In love but have a crush?

iVillage Member
Registered: 02-15-2012
In love but have a crush?
5
Wed, 02-15-2012 - 3:44pm

I have been with my boyfriend for about a year now. We have been inseparable since we met. I truly believed that I found the man I would spend the rest of my life with. However, about a month ago things went from being perfect to being miserable overnight. He is one of the most laid back people I have ever met, which someone has to be date me, I am a bit of a narotic perfectionist. I don't think he has ever once even raised his voice around me, directed at me or anyone else. However, the problems all started when he began to dramatically increase the amount of marijuana he would smoke. I told him that this was a deal breaker for me, and it had to stop. From there, about three weeks ago, we pretty have been in a nonstop fight, and I mean and all out screaming war. I don't necessarily scream myself, but when I get frustrated my voice does get loud. Regardless, for two weeks straight all we do is scream at each other. He also calls me names and punches walls/doors when he gets really frustrated. I have been in an abusive relationship before, so I definitely began to distance myself from him because of this behavior. In two weeks we probably spent 3 hours together. About three or four days ago I went over to his apartment to break up with him because I just couldn't take the fighting anymore. I just couldn't bring myself to leave. We talked and I stayed the night. Ever since then, he has been trying so hard to make things better. But, I just feel like something isn't right. I feel this weird tension almost like I have to censor myself so we don't fight, or almost like I am hanging out with my best friend and not my boyfriend. Perhaps I couldn't let go because I have invested so much time and effort into this relationship. In December I traveled to Colombia, South America to meet my boyfriend's family, which was quite a big deal. Not to mention, I am very attached to his parents who live near me. Maybe I am just afraid of change, or afraid of hurting him because I do want him to be my best friend no matter what.

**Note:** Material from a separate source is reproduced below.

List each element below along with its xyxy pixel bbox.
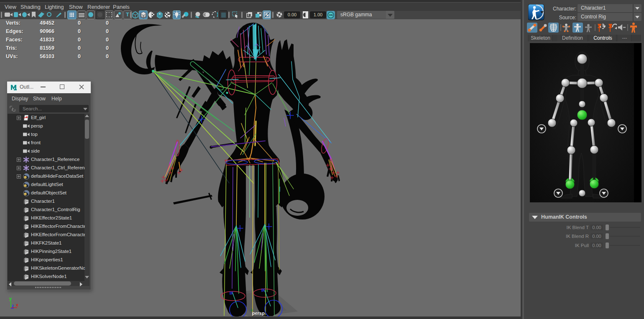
svg-text:x: x	[16, 302, 19, 307]
svg-text:z: z	[12, 304, 14, 308]
svg-text:y: y	[9, 296, 12, 301]
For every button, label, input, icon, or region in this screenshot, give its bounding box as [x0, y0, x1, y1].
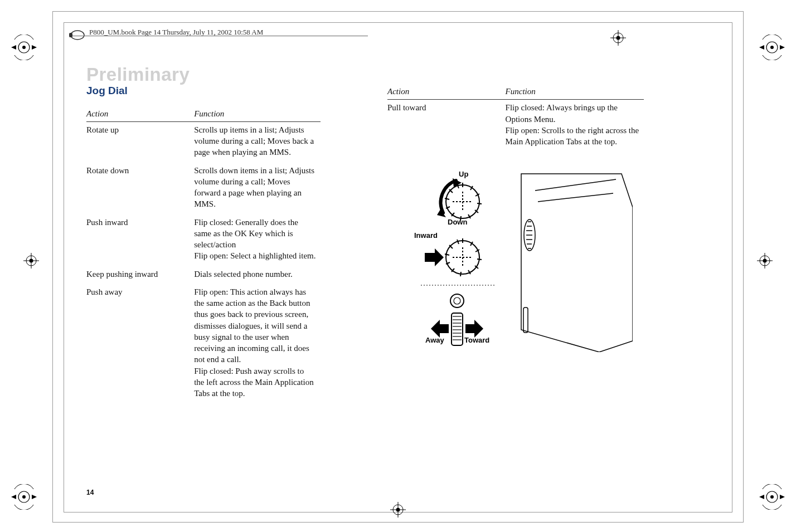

Now this is where this 'crush' comes in. I do consider myelf to be a very loyal person, whether it be with my family, friends, or boyfriend. In every relationship I have been in, I don't even find other men attractive, let alone even notice their existence. However, I have been spending a lot of time at a local coffee shop, where most of the employees have become very good friends. One of the guys that works there has definitely shown an interest in me. It really worries me that I thoroughly enjoy his company, and find him very attractive. I have taken a few lunch breaks with him, and we pretty much are the same person. It is not so much a question of whether I should be with my boyfriend or this new man. It is more of a question of why am I allowing myself to develop feelings for another man. Everything I see in the future, I see my boyfriend there too.

iVillage Member
Registered: 11-28-1999
Wed, 02-15-2012 - 4:40pm

You know, you're not married or apparently even living together and you've only been w/ your BF a year (which is actually not investing a lot of time into a relationship unless you are 10).

iVillage Member
Registered: 12-05-2006
Wed, 02-15-2012 - 6:39pm

Your bf sounds passive aggressive to the Nth degree and, as such, you

iVillage Member
Registered: 04-16-2008
Wed, 02-15-2012 - 11:55pm
It sounds as if you and your current BF are just not compatible. You said it yourself that the pot smoking was a deal breaker, and you can't make someone be interested in the things you are if he really isn't. He will just be pretending he's interested to please you. Love is only one part of a relationship, if your not compatible as a couple it really won't work out in the end. It sounds as if you have much more in common with the other guy because as you said "he has all the qualities your bf lacks" Really, you would not be so interested in this other guy if you were truly happy with your current bf.
iVillage Member
Registered: 05-20-2009
Wed, 02-15-2012 - 11:59pm

Lets start with the "crush" first.

iVillage Member
Registered: 05-18-2009
Fri, 02-17-2012 - 8:56am

sugarplum, since you have been in an abusive relationship before, you should already be aware of the fact that you are more likely than most women to find yourself in abusive relationships. Therefore, you need to get extremely strict about making signs of abuse an absolute deal-breaker for you. Punching walls, calling you names, these are not things you should tolerate under any circumstances. Regardless of how long you have been with someone (a year is about the time it takes to see a person's true nature), if things escalate to the point where a person is verbally abusive or dangerously angry (physical violece against objects, not even people necessarily), you have to leave and not look back.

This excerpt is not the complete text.